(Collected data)
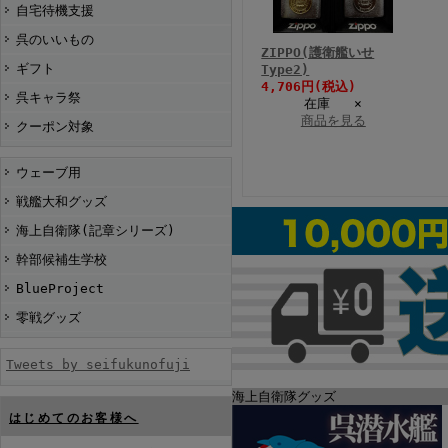
自宅待機支援
呉のいいもの
ZIPPO(護衛艦いせ
ギフト
Type2)
4,706円(税込)
呉キャラ祭
在庫 ×
商品を見る
クーポン対象
ウェーブ用
戦艦大和グッズ
海上自衛隊(記章シリーズ)
幹部候補生学校
BlueProject
零戦グッズ
Tweets by seifukunofuji
海上自衛隊グッズ
はじめてのお客様へ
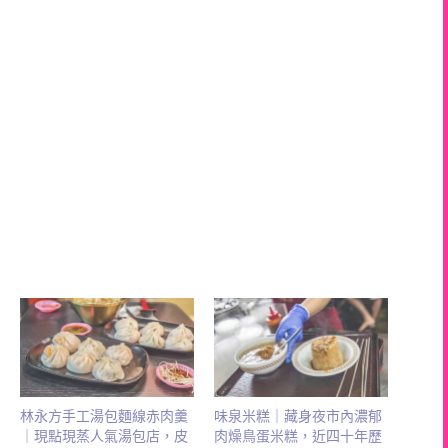
林永方手工湯包麵線赤肉羹
味泉米糕｜藏身夜市內濃郁
｜現點現蒸人氣湯包店，皮
肉燥鳥蛋米糕，近四十年歷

§ **WORK TASK**: Since pictures are not part of the copy, set down only the remaining data exactly.

§ **EXPECTED ANSWER**:
自宅待機支援
呉のいいもの
ZIPPO(護衛艦いせ
ギフト
Type2)
4,706円(税込)
呉キャラ祭
在庫 ×
商品を見る
クーポン対象
ウェーブ用
戦艦大和グッズ
海上自衛隊(記章シリーズ)
幹部候補生学校
BlueProject
零戦グッズ
Tweets by seifukunofuji
海上自衛隊グッズ
はじめてのお客様へ
林永方手工湯包麵線赤肉羹
味泉米糕｜藏身夜市內濃郁
｜現點現蒸人氣湯包店，皮
肉燥鳥蛋米糕，近四十年歷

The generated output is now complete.